Etait-ce pour se laver de ce reproche d'indifférence ou par pur amour de l'art, je ne sais, mais la municipalité procéda vers la même époque à la réorganisation de l'orchestre municipal, qui fut placé sous la direction du violoncelle Dumouchau père, avec une dépense annuelle de 4950 livres[648]. Elle souscrivit également à la „publication décadaire de plusieurs morceaux de poésie allemande, destinés à consacrer des époques de la Révolution et particulièrement à célébrer la morale et les fêtes républicaines”. L'auteur en était le pasteur Schaller, de Pfaffenhofen, bien connu dans la littérature alsatique par son poème burlesque, la Stuziade, illustrée par le crayon de Zix.
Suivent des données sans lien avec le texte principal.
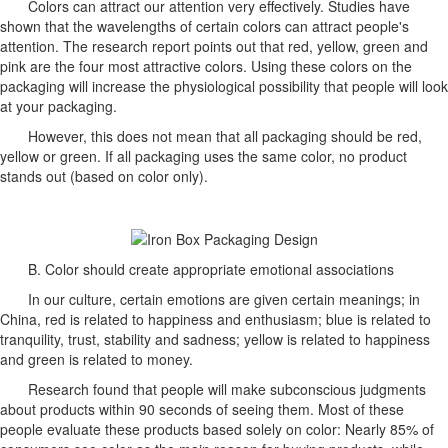
Colors can attract our attention very effectively. Studies have
shown that the wavelengths of certain colors can attract people's
attention. The research report points out that red, yellow, green and
pink are the four most attractive colors. Using these colors on the
packaging will increase the physiological possibility that people will look
at your packaging.
However, this does not mean that all packaging should be red,
yellow or green. If all packaging uses the same color, no product
stands out (based on color only).
B. Color should create appropriate emotional associations
In our culture, certain emotions are given certain meanings; in
China, red is related to happiness and enthusiasm; blue is related to
tranquility, trust, stability and sadness; yellow is related to happiness
and green is related to money.
Research found that people will make subconscious judgments
about products within 90 seconds of seeing them. Most of these
people evaluate these products based solely on color: Nearly 85% of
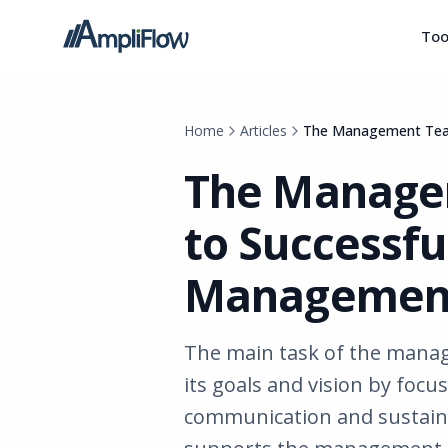
Too
Home
Articles
The Management Team
The Manage
to Successfu
Managemen
The main task of the manag
its goals and vision by focu
communication and sustaina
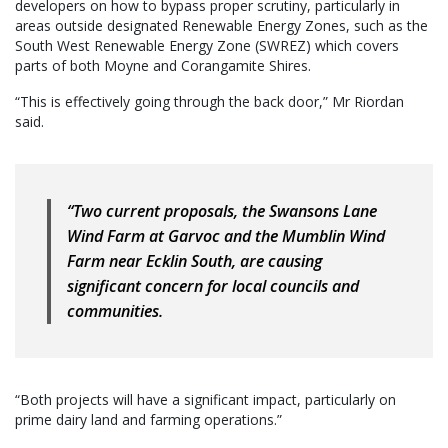
developers on how to bypass proper scrutiny, particularly in
areas outside designated Renewable Energy Zones, such as the
South West Renewable Energy Zone (SWREZ) which covers
parts of both Moyne and Corangamite Shires.
“This is effectively going through the back door,” Mr Riordan
said.
“Two current proposals, the Swansons Lane
Wind Farm at Garvoc and the Mumblin Wind
Farm near Ecklin South, are causing
significant concern for local councils and
communities.
“Both projects will have a significant impact, particularly on
prime dairy land and farming operations.”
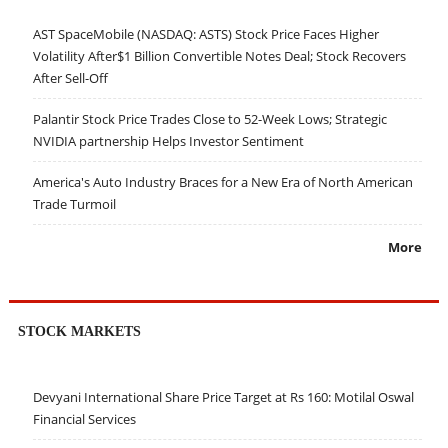
AST SpaceMobile (NASDAQ: ASTS) Stock Price Faces Higher
Volatility After$1 Billion Convertible Notes Deal; Stock Recovers
After Sell-Off
Palantir Stock Price Trades Close to 52-Week Lows; Strategic
NVIDIA partnership Helps Investor Sentiment
America's Auto Industry Braces for a New Era of North American
Trade Turmoil
More
STOCK MARKETS
Devyani International Share Price Target at Rs 160: Motilal Oswal
Financial Services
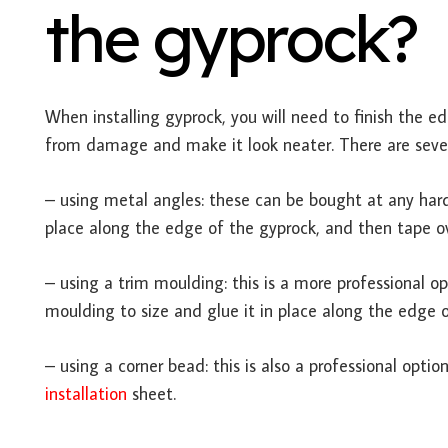
the gyprock?
When installing gyprock, you will need to finish the edg
from damage and make it look neater. There are sever
– using metal angles: these can be bought at any hard
place along the edge of the gyprock, and then tape o
– using a trim moulding: this is a more professional o
moulding to size and glue it in place along the edge o
– using a corner bead: this is also a professional opti
installation
sheet.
Mais la souscription de nos autorités est si modeste qu'il n'est guère probable qu'on ait pu distribuer un grand nombre d'exemplaires des dithyrambes patriotiques du ministre de Pfaffenhofen au public ordinaire des réunions de la Cathédrale[649].

[Note 648: Corps municipal, procès-verbaux, 15 brumaire (6 novembre 1798).]

[Note 649: Procès-verbaux manuscrits, 29 frimaire (19 décembre 1798).—La municipalité prit des exemplaires de ces chants pour 16 livres 50 centimes.]

Nous ne nous arrêterons plus longuement à la description de ces différentes fêtes, que nous ont conservé les journaux du temps ou ces plaquettes spéciales, procès-verbaux ou programmes, si recherchées de nos collectionneurs d'alsatiques. Soit qu'on célèbre le 2 pluviôse (21 janvier) „la juste punition du dernier roi des Français”[650], soit qu'on fête, le 30 ventôse (20 mars), la Souveraineté du peuple[651], ou le 10 prairial (22 mai), la Reconnaissance[652], les détails de ces cérémonies ne varient guère et ressemblent à celles que nous avons fait, si souvent déjà, passer sous les yeux du lecteur. Elles ont peut-être un caractère plus factice encore et plus théâtral que par le passé, et l'on ne peut s'empêcher de sourire, en lisant, par exemple, dans le programme de la fête anniversaire du supplice de Louis XVI: „La cérémonie se terminera par des imprécations contre les parjures et une invocation à l'Etre suprême, pour la prospérité de la République, lesquelles pièces seront composées par les professeurs de l'Ecole centrale du Bas-Rhin.” Purs exercices de rhétorique, où la violence du langage n'avait plus même l'excuse d'une passion sincère et où les fonctionnaires de tout rang se prêtaient, sans convictions bien profondes, au rôle de comparses et d'acteurs![653].

[Note 650: Corps municipal, procès verbaux, 12 nivôse (1er janvier 1799).]

[Note 651: Procès-verbaux du corps municipal, 9 ventôse (27 février 1799).]